Down to the last line, reproduce the data below exactly.

[[ Study material open ]]

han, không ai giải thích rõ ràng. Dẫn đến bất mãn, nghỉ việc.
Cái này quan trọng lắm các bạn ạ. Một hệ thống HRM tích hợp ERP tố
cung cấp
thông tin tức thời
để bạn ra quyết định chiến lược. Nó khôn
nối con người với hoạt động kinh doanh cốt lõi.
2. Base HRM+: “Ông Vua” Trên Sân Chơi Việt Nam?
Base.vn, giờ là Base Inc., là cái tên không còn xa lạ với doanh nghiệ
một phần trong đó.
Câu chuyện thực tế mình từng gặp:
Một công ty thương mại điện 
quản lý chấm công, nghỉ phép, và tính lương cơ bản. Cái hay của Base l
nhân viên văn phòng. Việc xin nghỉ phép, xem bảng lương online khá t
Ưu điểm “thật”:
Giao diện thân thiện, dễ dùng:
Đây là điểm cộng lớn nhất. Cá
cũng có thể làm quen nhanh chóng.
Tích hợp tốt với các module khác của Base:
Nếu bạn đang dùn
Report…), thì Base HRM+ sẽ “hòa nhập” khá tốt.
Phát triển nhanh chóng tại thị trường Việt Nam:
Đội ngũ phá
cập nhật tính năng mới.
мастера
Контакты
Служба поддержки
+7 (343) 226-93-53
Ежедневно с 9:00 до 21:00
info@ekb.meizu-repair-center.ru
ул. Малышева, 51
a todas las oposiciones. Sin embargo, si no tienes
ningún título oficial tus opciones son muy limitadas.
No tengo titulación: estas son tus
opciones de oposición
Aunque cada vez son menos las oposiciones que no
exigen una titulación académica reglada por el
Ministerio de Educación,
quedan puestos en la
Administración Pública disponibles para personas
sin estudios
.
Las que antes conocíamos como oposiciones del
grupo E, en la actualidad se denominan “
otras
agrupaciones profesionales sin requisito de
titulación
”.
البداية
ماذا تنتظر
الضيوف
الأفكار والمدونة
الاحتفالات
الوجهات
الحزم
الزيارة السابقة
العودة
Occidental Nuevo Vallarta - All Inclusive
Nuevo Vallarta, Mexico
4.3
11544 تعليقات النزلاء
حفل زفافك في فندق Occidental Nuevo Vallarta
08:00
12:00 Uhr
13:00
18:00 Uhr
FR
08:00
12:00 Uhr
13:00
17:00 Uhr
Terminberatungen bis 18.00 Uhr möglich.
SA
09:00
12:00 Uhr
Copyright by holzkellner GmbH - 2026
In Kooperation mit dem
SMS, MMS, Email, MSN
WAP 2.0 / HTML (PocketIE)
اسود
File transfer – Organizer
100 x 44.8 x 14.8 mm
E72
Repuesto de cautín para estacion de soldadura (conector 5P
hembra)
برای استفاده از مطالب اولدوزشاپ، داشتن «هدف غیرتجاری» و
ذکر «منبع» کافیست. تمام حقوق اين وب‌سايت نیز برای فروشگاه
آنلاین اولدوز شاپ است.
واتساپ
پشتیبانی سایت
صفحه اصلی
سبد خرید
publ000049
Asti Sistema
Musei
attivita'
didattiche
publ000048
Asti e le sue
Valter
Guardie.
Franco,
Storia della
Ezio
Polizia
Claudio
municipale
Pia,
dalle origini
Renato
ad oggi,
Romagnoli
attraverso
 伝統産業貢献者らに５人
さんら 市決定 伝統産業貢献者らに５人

[[ Study material closed ]]

> Response to the task
han, không ai giải thích rõ ràng. Dẫn đến bất mãn, nghỉ việc.
Cái này quan trọng lắm các bạn ạ. Một hệ thống HRM tích hợp ERP tố
cung cấp
thông tin tức thời
để bạn ra quyết định chiến lược. Nó khôn
nối con người với hoạt động kinh doanh cốt lõi.
2. Base HRM+: “Ông Vua” Trên Sân Chơi Việt Nam?
Base.vn, giờ là Base Inc., là cái tên không còn xa lạ với doanh nghiệ
một phần trong đó.
Câu chuyện thực tế mình từng gặp:
Một công ty thương mại điện 
quản lý chấm công, nghỉ phép, và tính lương cơ bản. Cái hay của Base l
nhân viên văn phòng. Việc xin nghỉ phép, xem bảng lương online khá t
Ưu điểm “thật”:
Giao diện thân thiện, dễ dùng:
Đây là điểm cộng lớn nhất. Cá
cũng có thể làm quen nhanh chóng.
Tích hợp tốt với các module khác của Base:
Nếu bạn đang dùn
Report…), thì Base HRM+ sẽ “hòa nhập” khá tốt.
Phát triển nhanh chóng tại thị trường Việt Nam:
Đội ngũ phá
cập nhật tính năng mới.
мастера
Контакты
Служба поддержки
+7 (343) 226-93-53
Ежедневно с 9:00 до 21:00
info@ekb.meizu-repair-center.ru
ул. Малышева, 51
a todas las oposiciones. Sin embargo, si no tienes
ningún título oficial tus opciones son muy limitadas.
No tengo titulación: estas son tus
opciones de oposición
Aunque cada vez son menos las oposiciones que no
exigen una titulación académica reglada por el
Ministerio de Educación,
quedan puestos en la
Administración Pública disponibles para personas
sin estudios
.
Las que antes conocíamos como oposiciones del
grupo E, en la actualidad se denominan “
otras
agrupaciones profesionales sin requisito de
titulación
”.
البداية
ماذا تنتظر
الضيوف
الأفكار والمدونة
الاحتفالات
الوجهات
الحزم
الزيارة السابقة
العودة
Occidental Nuevo Vallarta - All Inclusive
Nuevo Vallarta, Mexico
4.3
11544 تعليقات النزلاء
حفل زفافك في فندق Occidental Nuevo Vallarta
08:00
12:00 Uhr
13:00
18:00 Uhr
FR
08:00
12:00 Uhr
13:00
17:00 Uhr
Terminberatungen bis 18.00 Uhr möglich.
SA
09:00
12:00 Uhr
Copyright by holzkellner GmbH - 2026
In Kooperation mit dem
SMS, MMS, Email, MSN
WAP 2.0 / HTML (PocketIE)
اسود
File transfer – Organizer
100 x 44.8 x 14.8 mm
E72
Repuesto de cautín para estacion de soldadura (conector 5P
hembra)
برای استفاده از مطالب اولدوزشاپ، داشتن «هدف غیرتجاری» و
ذکر «منبع» کافیست. تمام حقوق اين وب‌سايت نیز برای فروشگاه
آنلاین اولدوز شاپ است.
واتساپ
پشتیبانی سایت
صفحه اصلی
سبد خرید
publ000049
Asti Sistema
Musei
attivita'
didattiche
publ000048
Asti e le sue
Valter
Guardie.
Franco,
Storia della
Ezio
Polizia
Claudio
municipale
Pia,
dalle origini
Renato
ad oggi,
Romagnoli
attraverso
 伝統産業貢献者らに５人
さんら 市決定 伝統産業貢献者らに５人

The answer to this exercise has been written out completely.